Data excerpts section start

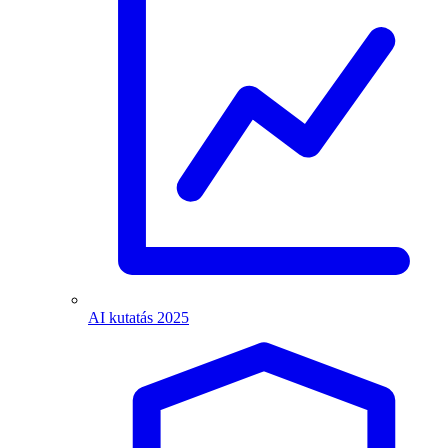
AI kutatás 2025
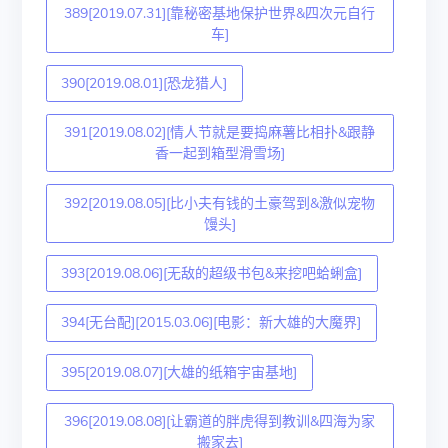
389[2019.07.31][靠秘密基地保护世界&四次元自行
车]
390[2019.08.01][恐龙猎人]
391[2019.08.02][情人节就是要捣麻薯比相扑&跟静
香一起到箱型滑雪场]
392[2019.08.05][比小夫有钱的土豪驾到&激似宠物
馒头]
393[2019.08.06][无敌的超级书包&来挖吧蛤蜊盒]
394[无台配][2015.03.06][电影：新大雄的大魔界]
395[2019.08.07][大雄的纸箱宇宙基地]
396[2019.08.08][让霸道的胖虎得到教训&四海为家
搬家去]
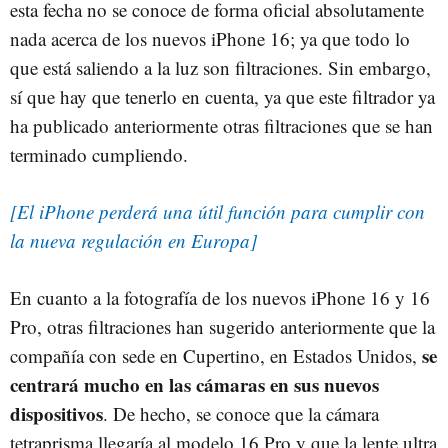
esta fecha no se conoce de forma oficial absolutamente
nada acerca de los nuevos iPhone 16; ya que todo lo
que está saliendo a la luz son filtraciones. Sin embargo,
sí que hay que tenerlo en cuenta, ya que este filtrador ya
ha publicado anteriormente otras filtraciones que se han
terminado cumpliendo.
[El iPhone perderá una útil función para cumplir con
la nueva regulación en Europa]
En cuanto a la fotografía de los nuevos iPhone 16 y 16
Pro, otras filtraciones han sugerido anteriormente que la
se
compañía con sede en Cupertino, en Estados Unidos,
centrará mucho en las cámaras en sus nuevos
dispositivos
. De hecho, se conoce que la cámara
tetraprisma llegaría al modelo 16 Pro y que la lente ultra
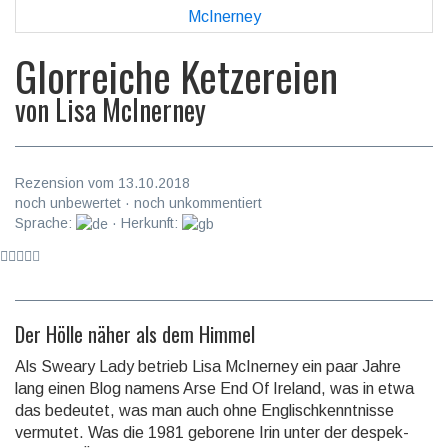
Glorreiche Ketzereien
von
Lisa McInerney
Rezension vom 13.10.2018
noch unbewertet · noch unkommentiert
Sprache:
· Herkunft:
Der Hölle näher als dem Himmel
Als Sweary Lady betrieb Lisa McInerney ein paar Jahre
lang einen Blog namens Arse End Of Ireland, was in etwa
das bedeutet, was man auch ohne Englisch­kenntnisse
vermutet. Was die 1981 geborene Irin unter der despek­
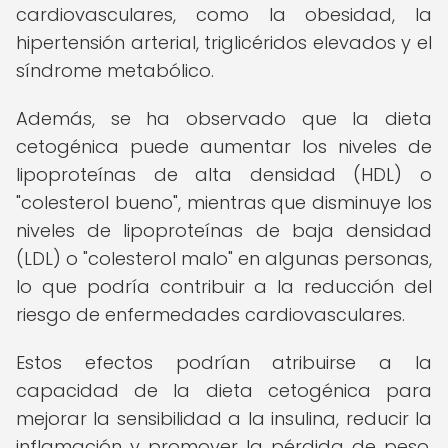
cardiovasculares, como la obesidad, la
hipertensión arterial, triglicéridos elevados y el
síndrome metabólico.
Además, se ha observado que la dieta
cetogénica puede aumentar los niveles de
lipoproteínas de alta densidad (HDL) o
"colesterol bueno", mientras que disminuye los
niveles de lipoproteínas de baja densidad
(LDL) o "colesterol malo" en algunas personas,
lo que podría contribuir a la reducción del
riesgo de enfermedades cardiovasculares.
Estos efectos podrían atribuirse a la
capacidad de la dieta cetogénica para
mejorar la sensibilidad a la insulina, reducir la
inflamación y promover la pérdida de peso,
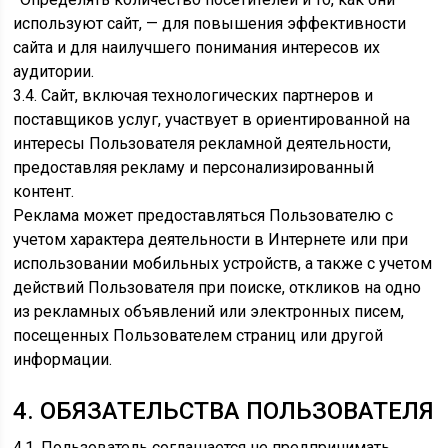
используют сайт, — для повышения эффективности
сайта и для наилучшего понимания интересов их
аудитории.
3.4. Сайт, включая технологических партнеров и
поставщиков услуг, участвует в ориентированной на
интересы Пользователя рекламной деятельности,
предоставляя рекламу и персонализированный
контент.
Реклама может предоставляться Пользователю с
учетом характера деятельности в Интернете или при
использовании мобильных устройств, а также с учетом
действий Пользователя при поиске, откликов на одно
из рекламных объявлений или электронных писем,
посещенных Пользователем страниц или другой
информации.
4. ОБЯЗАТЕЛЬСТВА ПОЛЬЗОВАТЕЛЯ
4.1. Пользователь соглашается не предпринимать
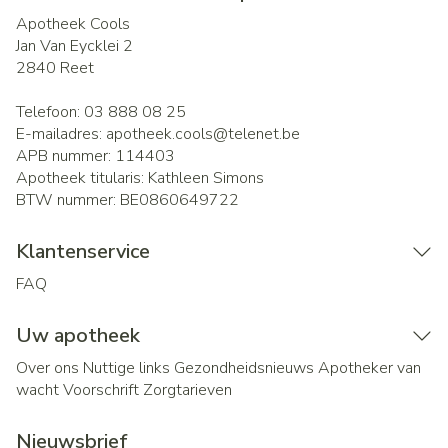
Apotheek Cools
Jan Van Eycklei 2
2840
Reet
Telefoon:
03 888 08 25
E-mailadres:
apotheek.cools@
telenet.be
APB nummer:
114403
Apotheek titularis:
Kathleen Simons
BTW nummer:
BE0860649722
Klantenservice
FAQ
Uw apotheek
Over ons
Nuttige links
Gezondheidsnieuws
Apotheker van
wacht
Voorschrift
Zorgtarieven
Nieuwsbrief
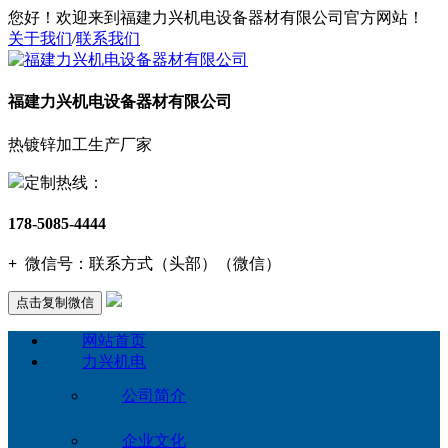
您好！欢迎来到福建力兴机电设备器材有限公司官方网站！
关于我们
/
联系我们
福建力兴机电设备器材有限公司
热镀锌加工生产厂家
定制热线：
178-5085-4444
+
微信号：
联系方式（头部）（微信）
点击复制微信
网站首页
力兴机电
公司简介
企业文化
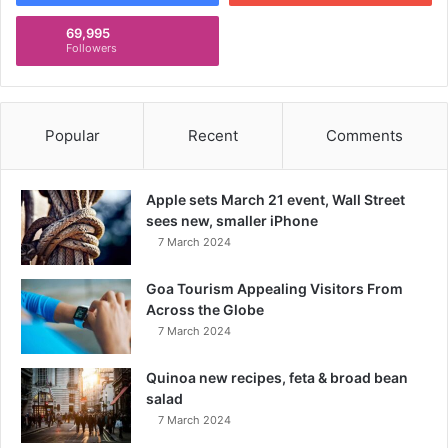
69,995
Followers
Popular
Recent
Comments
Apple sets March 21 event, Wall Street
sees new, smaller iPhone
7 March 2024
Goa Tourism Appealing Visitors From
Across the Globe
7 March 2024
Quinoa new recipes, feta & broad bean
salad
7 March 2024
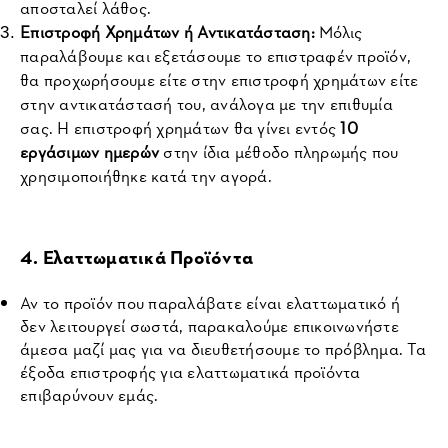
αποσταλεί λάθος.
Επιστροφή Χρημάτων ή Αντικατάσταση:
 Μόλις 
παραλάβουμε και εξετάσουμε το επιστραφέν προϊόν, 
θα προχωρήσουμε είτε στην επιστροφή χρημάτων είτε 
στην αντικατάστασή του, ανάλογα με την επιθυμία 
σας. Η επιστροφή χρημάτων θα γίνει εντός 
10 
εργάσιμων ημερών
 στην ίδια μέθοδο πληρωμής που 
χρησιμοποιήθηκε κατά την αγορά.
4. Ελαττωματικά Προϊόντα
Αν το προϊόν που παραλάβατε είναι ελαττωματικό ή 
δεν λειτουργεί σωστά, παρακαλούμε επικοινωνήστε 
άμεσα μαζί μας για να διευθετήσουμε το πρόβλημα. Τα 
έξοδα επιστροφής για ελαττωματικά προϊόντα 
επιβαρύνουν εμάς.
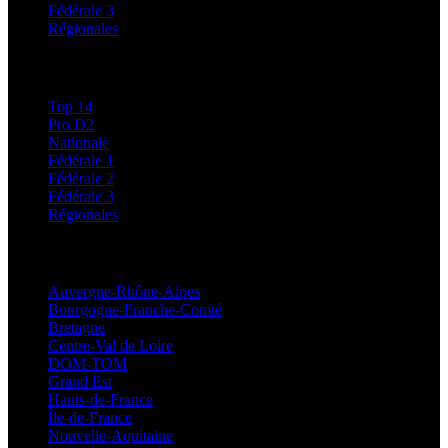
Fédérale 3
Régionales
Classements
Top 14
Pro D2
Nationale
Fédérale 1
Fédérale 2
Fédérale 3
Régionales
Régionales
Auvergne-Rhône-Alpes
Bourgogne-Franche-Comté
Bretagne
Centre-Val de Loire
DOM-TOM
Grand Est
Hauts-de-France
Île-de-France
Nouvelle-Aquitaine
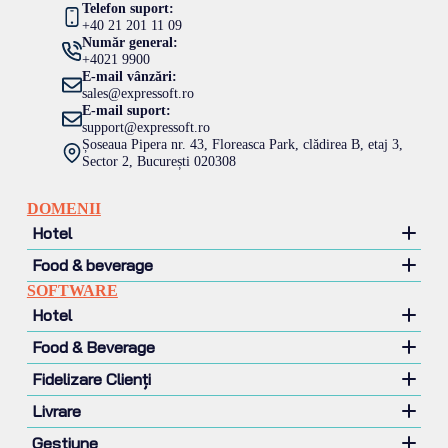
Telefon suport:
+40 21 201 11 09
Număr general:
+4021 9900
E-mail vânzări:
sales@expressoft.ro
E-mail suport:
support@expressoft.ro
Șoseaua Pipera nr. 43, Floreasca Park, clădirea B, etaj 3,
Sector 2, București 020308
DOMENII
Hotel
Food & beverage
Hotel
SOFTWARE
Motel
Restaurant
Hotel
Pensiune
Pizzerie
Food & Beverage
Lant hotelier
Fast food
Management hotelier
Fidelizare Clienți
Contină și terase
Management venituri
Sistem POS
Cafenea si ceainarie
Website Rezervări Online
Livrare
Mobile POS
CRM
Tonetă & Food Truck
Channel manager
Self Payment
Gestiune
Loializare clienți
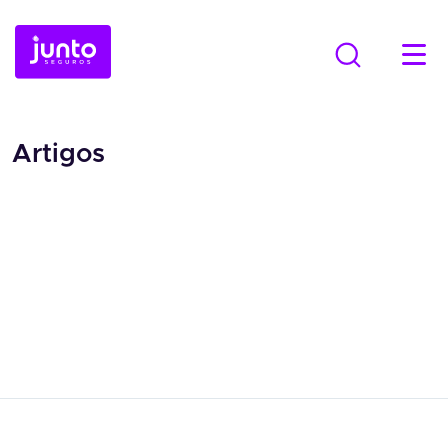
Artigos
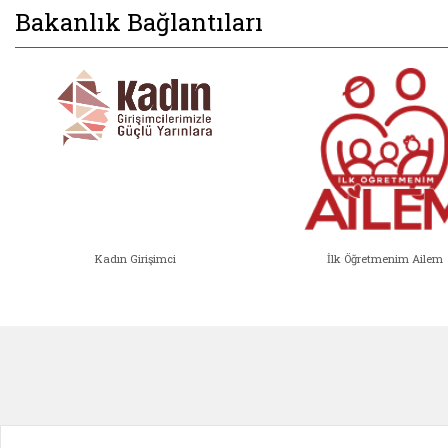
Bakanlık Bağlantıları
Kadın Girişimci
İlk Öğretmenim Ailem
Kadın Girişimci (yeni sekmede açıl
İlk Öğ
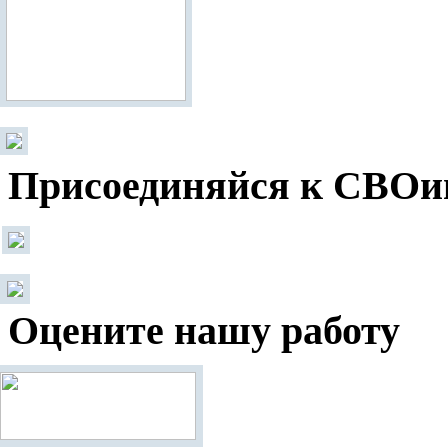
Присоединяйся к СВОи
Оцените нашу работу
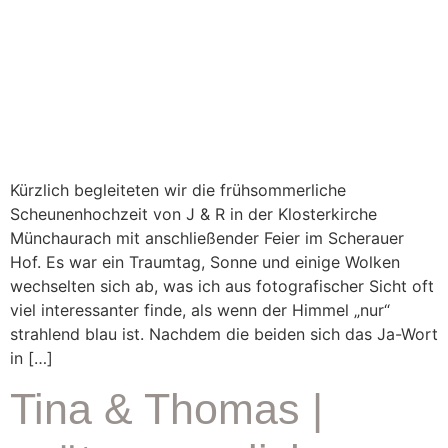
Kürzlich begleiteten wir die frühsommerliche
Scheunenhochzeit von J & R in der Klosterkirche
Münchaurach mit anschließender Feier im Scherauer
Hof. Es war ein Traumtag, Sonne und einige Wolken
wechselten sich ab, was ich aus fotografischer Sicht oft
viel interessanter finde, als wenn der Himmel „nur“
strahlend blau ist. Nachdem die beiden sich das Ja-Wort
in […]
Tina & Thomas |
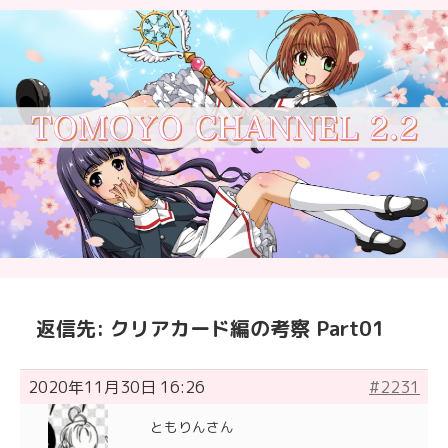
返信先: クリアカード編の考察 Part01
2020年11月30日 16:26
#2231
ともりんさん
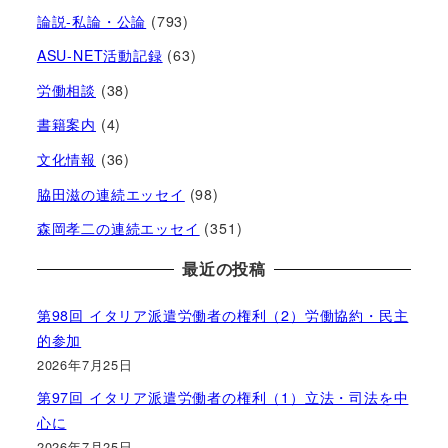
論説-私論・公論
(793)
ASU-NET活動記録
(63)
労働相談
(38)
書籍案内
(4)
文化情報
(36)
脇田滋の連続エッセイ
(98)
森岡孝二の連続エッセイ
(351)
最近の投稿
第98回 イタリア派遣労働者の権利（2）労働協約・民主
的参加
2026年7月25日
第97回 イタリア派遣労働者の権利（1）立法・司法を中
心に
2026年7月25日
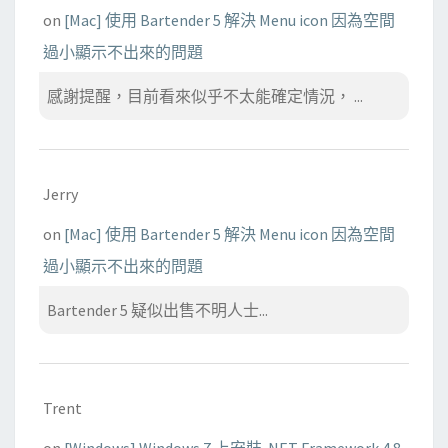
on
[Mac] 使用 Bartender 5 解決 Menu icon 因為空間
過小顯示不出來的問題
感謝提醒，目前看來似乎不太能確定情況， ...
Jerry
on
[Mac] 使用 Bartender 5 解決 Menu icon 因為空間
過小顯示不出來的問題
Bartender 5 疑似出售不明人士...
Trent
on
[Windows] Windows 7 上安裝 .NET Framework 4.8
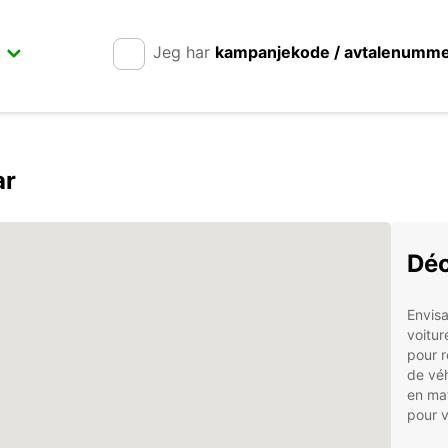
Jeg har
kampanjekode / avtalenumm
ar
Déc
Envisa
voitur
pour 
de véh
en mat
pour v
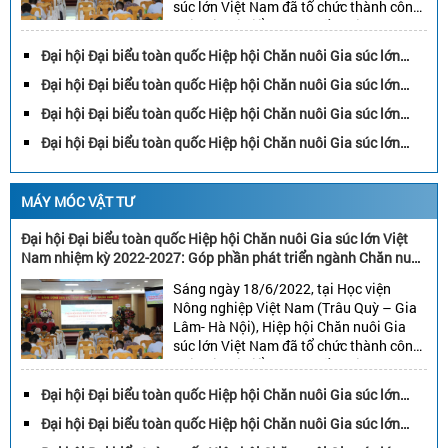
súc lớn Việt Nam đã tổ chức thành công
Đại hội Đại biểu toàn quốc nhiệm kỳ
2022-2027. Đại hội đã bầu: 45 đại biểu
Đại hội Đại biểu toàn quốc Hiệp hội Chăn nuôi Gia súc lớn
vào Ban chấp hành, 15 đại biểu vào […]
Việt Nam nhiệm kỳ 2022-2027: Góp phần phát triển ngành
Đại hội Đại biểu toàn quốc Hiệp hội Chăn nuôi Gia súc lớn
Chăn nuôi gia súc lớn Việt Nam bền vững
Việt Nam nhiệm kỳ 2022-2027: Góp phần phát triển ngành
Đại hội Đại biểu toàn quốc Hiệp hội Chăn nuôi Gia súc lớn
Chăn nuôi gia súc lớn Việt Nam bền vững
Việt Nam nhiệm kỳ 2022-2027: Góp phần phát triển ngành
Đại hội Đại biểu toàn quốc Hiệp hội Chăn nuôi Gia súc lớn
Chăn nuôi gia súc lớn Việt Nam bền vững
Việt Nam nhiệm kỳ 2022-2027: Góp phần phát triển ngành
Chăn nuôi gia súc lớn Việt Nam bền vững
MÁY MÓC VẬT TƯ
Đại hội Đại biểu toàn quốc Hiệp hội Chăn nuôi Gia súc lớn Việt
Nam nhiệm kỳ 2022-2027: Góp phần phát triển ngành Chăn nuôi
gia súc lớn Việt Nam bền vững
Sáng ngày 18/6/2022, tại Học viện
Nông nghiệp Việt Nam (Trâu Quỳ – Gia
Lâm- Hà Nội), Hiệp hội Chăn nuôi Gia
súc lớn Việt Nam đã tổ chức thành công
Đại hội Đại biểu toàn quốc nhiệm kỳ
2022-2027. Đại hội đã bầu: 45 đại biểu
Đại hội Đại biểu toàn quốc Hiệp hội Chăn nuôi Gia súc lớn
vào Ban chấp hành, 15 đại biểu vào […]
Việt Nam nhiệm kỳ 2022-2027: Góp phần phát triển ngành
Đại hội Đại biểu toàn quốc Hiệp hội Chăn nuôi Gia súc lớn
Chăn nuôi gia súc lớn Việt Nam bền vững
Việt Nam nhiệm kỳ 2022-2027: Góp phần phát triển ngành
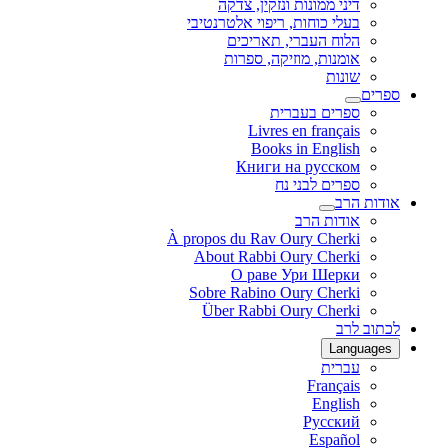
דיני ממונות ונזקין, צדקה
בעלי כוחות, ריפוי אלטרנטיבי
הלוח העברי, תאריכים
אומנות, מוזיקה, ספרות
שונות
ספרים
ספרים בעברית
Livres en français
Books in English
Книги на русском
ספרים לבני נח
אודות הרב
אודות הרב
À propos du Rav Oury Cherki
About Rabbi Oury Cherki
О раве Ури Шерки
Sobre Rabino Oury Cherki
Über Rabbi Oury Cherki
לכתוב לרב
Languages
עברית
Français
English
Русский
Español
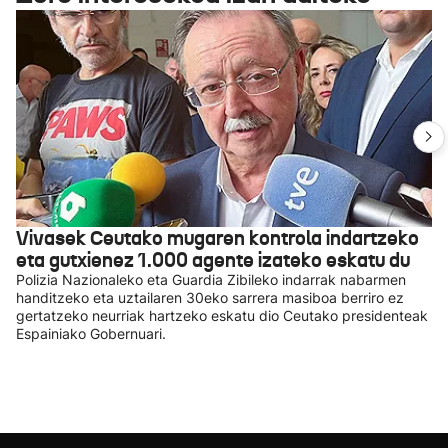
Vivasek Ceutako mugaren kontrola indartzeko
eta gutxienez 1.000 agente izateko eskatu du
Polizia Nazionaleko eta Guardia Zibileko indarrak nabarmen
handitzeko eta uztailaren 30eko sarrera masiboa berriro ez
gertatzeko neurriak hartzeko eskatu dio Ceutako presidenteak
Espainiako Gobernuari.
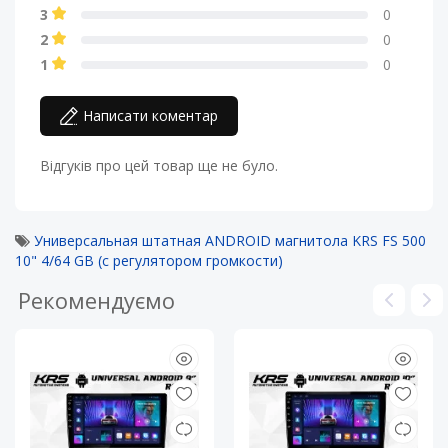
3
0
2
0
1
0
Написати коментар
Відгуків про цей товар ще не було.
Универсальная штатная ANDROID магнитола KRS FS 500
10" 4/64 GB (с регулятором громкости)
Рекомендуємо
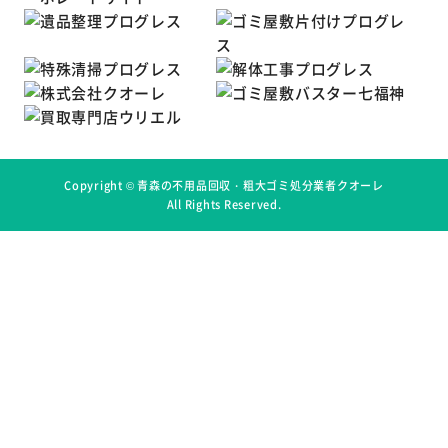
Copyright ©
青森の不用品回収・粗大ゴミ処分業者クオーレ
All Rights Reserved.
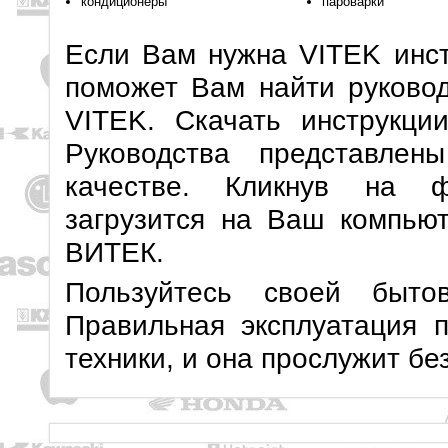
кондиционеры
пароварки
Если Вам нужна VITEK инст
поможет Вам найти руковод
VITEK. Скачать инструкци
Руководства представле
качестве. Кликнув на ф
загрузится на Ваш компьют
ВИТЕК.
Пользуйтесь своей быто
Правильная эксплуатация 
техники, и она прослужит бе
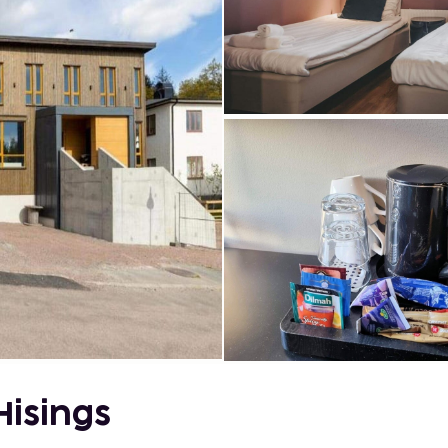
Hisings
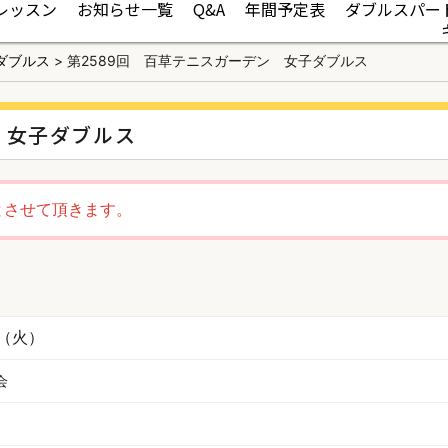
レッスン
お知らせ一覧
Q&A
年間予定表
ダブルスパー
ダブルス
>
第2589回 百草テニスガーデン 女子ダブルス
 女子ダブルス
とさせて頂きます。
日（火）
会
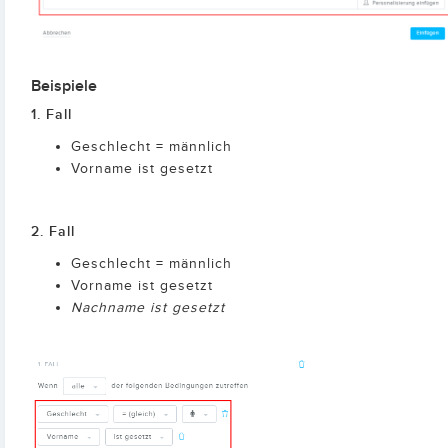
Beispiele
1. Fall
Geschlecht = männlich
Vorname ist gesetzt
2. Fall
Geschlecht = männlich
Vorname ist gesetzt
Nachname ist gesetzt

Data excerpts section end

When a line in the entries above holds the word "eskatu", add it to the count, then state only the count.

Answer below: 2